Covert ways of NSO: Spy games as usual

Project Pegasus: The Israeli spyware, revealed to have been used to target hundreds of phones in India, and can infect a device without the target’s engagement or knowledge

By Chaim Levinson

The offensive spyware company NSO is operating a consulting firm called Realmode Labs, whose employees – former members of IDF technology units – are experts in finding security vulnerabilities in computing services, as illustrated by the recent break-in at Amazon servers. Realmode Labs was established early last year. It is registered in Petah Tikva but has its offices in Tel Aviv. Heading the company is Ariel Tempelhof, a graduate of the Psagot program, the most prestigious IDF program for training soldiers in technology. According to his LinkedIn profile, Tempelhof was a researcher and team lead doing security-related work while in the army.

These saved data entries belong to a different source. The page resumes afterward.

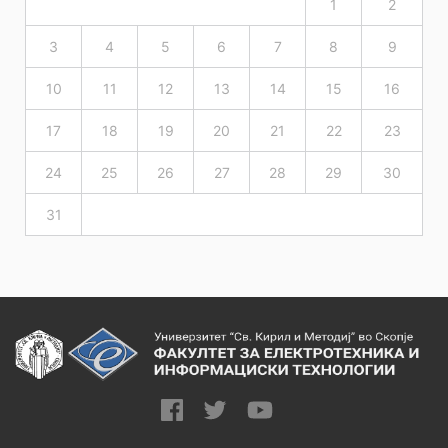
1
2
3
4
5
6
7
8
9
10
11
12
13
14
15
16
17
18
19
20
21
22
23
24
25
26
27
28
29
30
31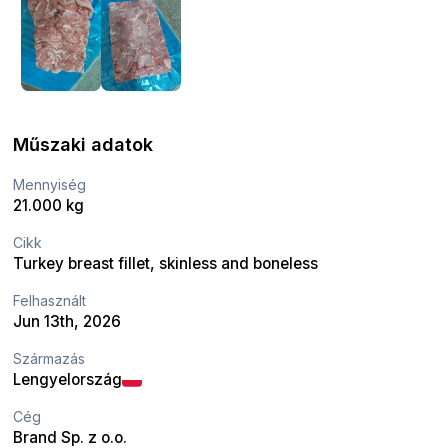
Műszaki adatok
Mennyiség
21.000 kg
Cikk
Turkey breast fillet, skinless and boneless
Felhasznált
Jun 13th, 2026
Származás
Lengyelország
Cég
Brand Sp. z o.o.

He then worked for “the State of Israel,” later heading up Realmode in January 2020. According to the company’s website, its employees are “top-notch researchers and developers of security-related products, graduates of the IDF, government agencies and leading companies in this industry.” Realmode first operated as a consulting service, and large organizations hired it for locating breaches in their security systems. “We offer research and development services to local and international clients,” says the company’s website, which notes the company’s wide experience in a variety of software systems. The website further notes that “our expertise is in contending with difficult problems in new areas and solving them quickly.” Realmode’s “product” is its employees, since people who can find vulnerabilities are in high demand in the cyber world. An example of the company’s capabilities may be found in an article published in January by one of its employees, Yuval Bar-On. Bar-On found a breach in the book-reading service Kindle, which allowed hackers to obtain the credit card information of its users and make purchases on Amazon. The breach was closed and Amazon paid Bar-On $18,000 for finding it.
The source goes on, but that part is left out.